Hackers shared details of the celebrity hacking on Twitter
Last week, the social network Twitter was subjected to a large-scale cyberattack, during which attackers gained access to the accounts of Microsoft founder Bill Gates, SpaceX CEO Elon Musk, Amazon CEO Jeff Bezos, etc. $ 180 thousand. Journalists of The New York Times talked with the hackers involved in the hacking, and learned some of the details of the incident.
According to the publication, the cybercriminals responsible for the hack met in the Discord chat. Users using the pseudonyms lol and ever so anxious were interested in buying and selling Twitter addresses that consist of one letter or number. They were contacted by a user using the pseudonym Kirk, who allegedly worked on Twitter. Users lol and ever so anxious sold short addresses on Twitter, and Kirk paid them a fraction of the amount from each transaction. One of these deals was the sale of the @y account for $ 1,500, and the money was transferred to the same hackers' wallet that was listed in the celebrity accounts after the hack.
Kirk had access to Twitter's internal tools and showed off a screenshot as proof. According to hacker Joseph O'Connor, known by the pseudonym PlugWalkJoe, Kirk infiltrated the Twitter feed on the Slack service and thus gained access to the service's servers.
Twitter representatives also provided details of their investigation into the incident:
- The incident occurred on Wednesday, July 15, 2020;
- Hackers used social engineering to gain access to Twitter employee accounts;
- The hackers allegedly hacked into Slack employee accounts and found Twitter backend credentials pinned to the Slack channel;
- According to representatives of the social network, the criminals bypassed their two-factor protection, but did not specify whether they referred to backend accounts or Slack accounts;
- After gaining access to the Twitter backend, the attackers used Twitter's own technical support tools to interact with the accounts;
- The hackers also allegedly tried to sell access to some hacked Twitter accounts due to highly coveted usernames;
- In eight cases, the perpetrators uploaded account data using the “Your Twitter data” feature;
- The attackers had access to information about the email addresses and phone numbers of the targeted accounts.

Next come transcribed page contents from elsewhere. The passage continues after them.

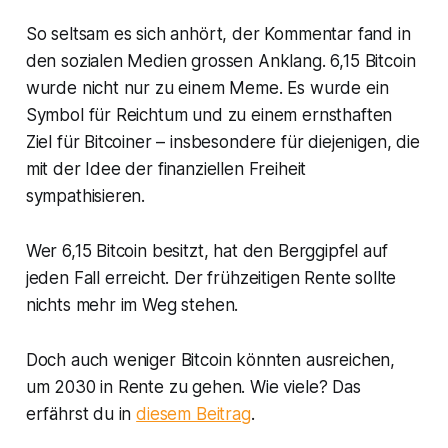
So seltsam es sich anhört, der Kommentar fand in
den sozialen Medien grossen Anklang. 6,15 Bitcoin
wurde nicht nur zu einem Meme. Es wurde ein
Symbol für Reichtum und zu einem ernsthaften
Ziel für Bitcoiner – insbesondere für diejenigen, die
mit der Idee der finanziellen Freiheit
sympathisieren.
Wer 6,15 Bitcoin besitzt, hat den Berggipfel auf
jeden Fall erreicht. Der frühzeitigen Rente sollte
nichts mehr im Weg stehen.
Doch auch weniger Bitcoin könnten ausreichen,
um 2030 in Rente zu gehen. Wie viele? Das
erfährst du in
diesem Beitrag
.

Last week, Twitter was hit by an attack that compromised the accounts of many public figures and large companies, including Bill Gates, Elon Musk, Jeff Bezos, Apple and Uber, CoinDesk, Binance and Gemini, and so on.
The cybercriminals used the gained access to the top accounts by arranging a fake distribution of bitcoins. The scammers acted according to the classic scam scheme: on behalf of famous people and large companies, they asked to send them a small amount of cryptocurrency, promising to double and return any amount received.
The preliminary results of the investigation state that 130 accounts were hacked. For 45 of them, passwords were successfully reset and compromised. For 8 more accounts, the attackers downloaded all available account content using the Your Twitter Data function. Interestingly, none of these 8 accounts were verified (had no blue checkmark).
Alas, even in 2020, there were many people who believed that Bill Gates, Elon Musk and other famous people and companies suddenly started distributing bitcoins. Since all the hacked accounts used the same messages and the same bitcoin wallet , you can see that the scammers "earned" about 13 BTC, that is, about $ 120,000.
However, as it turned out now, this amount could have been much higher. In an interview with Forbes, Philip Martin, director of information security for cryptocurrency exchange Coinbase, said that upon noticing the attack on Twitter and scammers' messages, the exchange employees immediately took a number of actions. In particular, Coinbase prevented 1,100 customers from transferring 30.4 BTC to the attackers' address, that is, approximately $ 280,000 at the current exchange rate.
According to Martin, only 14 Coinbase users managed to send bitcoins to the address of the scammers (for a total of about $ 3,000) before Coinbase blacklisted him.
Other exchanges, including Gemini, Kraken and Binance, also reported that they blocked funds transfers to the hackers' wallet, although their users made far fewer transaction attempts than Coinbase users.
Forbes notes that blacklisting certain addresses (even if they are used by scammers and criminals) has already made the cryptocurrency community start talking about possible censorship from major exchanges and exchangers.